Even the 3DR Iris+ (which isn't supported anymore) has these features and you
can still find it for $200-$300 less than the GoPro. The only problem is since
its not supported, parts are harder to come by. The 3DR Solo is the
replacement and they're supporting this model exclusively.

I believe all the Yuneec drones have all these features and well under the
GoPro price point.
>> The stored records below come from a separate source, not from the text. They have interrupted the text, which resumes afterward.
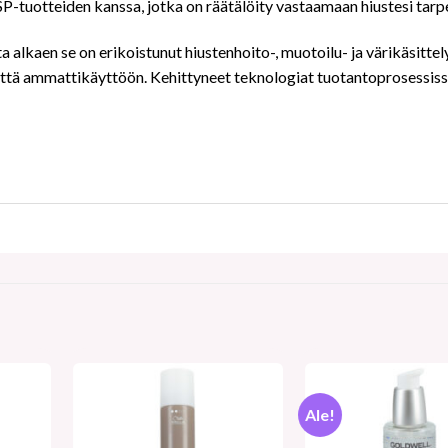
SP
-tuotteiden kanssa, jotka on räätälöity vastaamaan hiustesi tarp
a alkaen se on erikoistunut hiustenhoito-, muotoilu- ja värikäsitte
- että ammattikäyttöön. Kehittyneet teknologiat tuotantoprosessis
Ale!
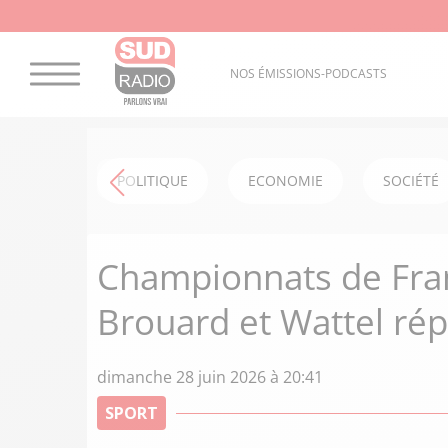
NOS ÉMISSIONS-PODCASTS
POLITIQUE
ECONOMIE
SOCIÉTÉ
Championnats de Fran
Brouard et Wattel ré
dimanche 28 juin 2026 à 20:41
SPORT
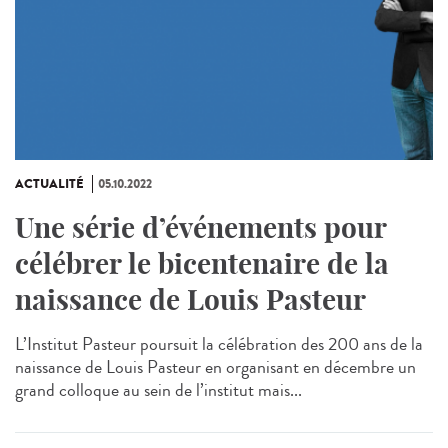
ACTUALITÉ
05.10.2022
Une série d’événements pour
célébrer le bicentenaire de la
naissance de Louis Pasteur
L’Institut Pasteur poursuit la célébration des 200 ans de la
naissance de Louis Pasteur en organisant en décembre un
grand colloque au sein de l’institut mais...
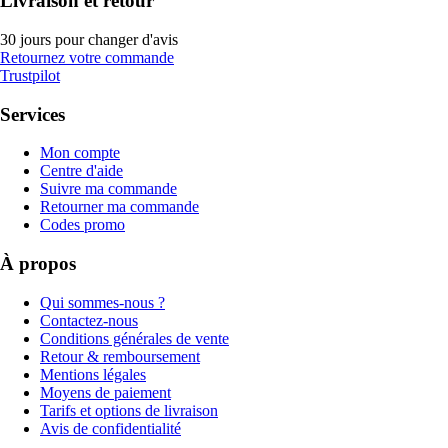
Livraison et retour
30 jours pour changer d'avis
Retournez votre commande
Trustpilot
Services
Mon compte
Centre d'aide
Suivre ma commande
Retourner ma commande
Codes promo
À propos
Qui sommes-nous ?
Contactez-nous
Conditions générales de vente
Retour & remboursement
Mentions légales
Moyens de paiement
Tarifs et options de livraison
Avis de confidentialité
For a few more dollars, you can get a lot more drone with
they Yuneec Typhoon H:
[https://yuneec.com/en_US/products/typhoon/h/overview.html](https://yuneec.com/en_US/products/typhoon/h/overview.html)

Just a personal preference, but I've heard DJI has the worst customer service.
When I was in the market for my first drone (2014), I was shocked at all the
forum posts about their customer service:

[http://www.phantompilots.com/threads/horrible-dji-
customer-s...](http://www.phantompilots.com/threads/horrible-dji-customer-
service.19877/)

[https://www.reddit.com/r/djiphantom/comments/3b2jvp/honestly...](https://www.reddit.com/r/djiphantom/comments/3b2jvp/honestly_how_bad_is_the_dji_customer_service/)

Maybe they've gotten better, but I stuck with 3DR and have had good
experiences with them. They respond to emails really fast, if I call, they're
patient with me and have helped me out a few jams where my drone was acting
up. I didn't have to ship it to them, they walked me through the
troubleshooting until it was fixed.

Full disclosure: I own two 3DR drones and a Yuneec Q500. Both companies are US
based companies with US based customer support.